Salazar, who is one of the oldest members of team, sadly said that this wasn't the way it was supposed to end.
Yet, as Brooks knows, this isn't the end for their Legion family, and although they've lost five of their own and are to receive a new commander in a few months, the responsibility of carrying on their unit's legacy falls in the hands of their NCOs.
In my time with B, 1-8, which started back at Fort Hood, Texas last year, I felt something special among its Soldiers. As I mourned their losses, I learned how important it is to go on and honor the sacrifices made by these fine Soldiers by just continuing the mission as they have done time and time again from Haifa to Bourbon and back again.
The Mustang Battalion held a memorial for their fallen Soldiers at the FOB Rustamiyah Chapel March 20.
"These men were our friends, our leaders, our mentors, and our Soldiers," said Lt. Col. Jeffrey Sauer, 1-8's commander. "This tragic event has hit us very hard."
During the ceremony, Sauer said there were so many questions everyone had about why it had it had to happen to these men. He offered this:
"We may never know or understand many of the answers, but this is what I think we all know today: We know of these five Soldiers' competence and dedication. We know of their steadfast commitment to their families and friends -- we know their dedication to this nation, to this battalion, and to this mission -- we know they volunteered and wanted to be a part of something bigger than themselves.'
"We know these fine Soldiers cared for their Soldiers and would move mountains to take care of them," he continued. "We know they cared deeply and loved their wives, children, fiancés with all their hearts.'
"To the parents, spouses and fiancé: I thank you for such noble and decent men. It's with great pride to have known men of such high caliber.
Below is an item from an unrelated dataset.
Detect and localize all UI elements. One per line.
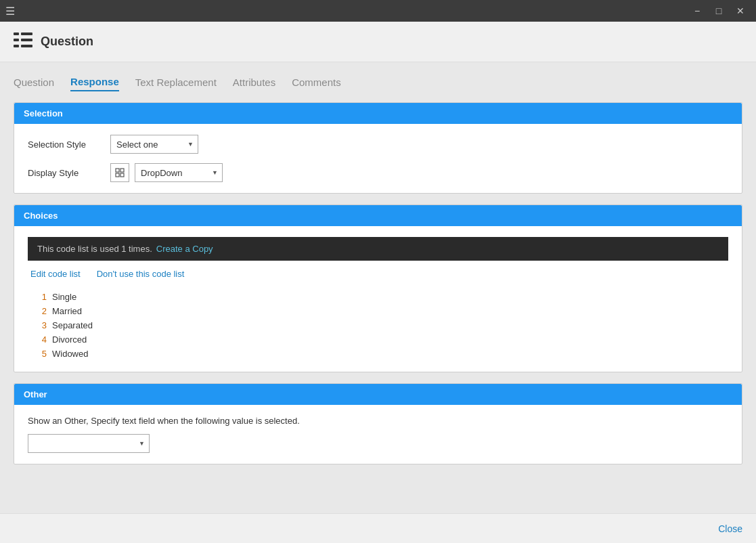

It's our privilege and our honor to have served alongside these great Americans."
Prater, 25, is survived by his wife Amy, their son Bryson, and their daughter Madisen.
Harris, 26, is survived by his wife Brandy and their son Tyrus.
Brand, 29, is survived by his parents John and Debi Brand.
Green, 25, is survived by his mother Lynda and his father Craig.
Arnold, 21, is survived by his mother Mary and his father Phillip.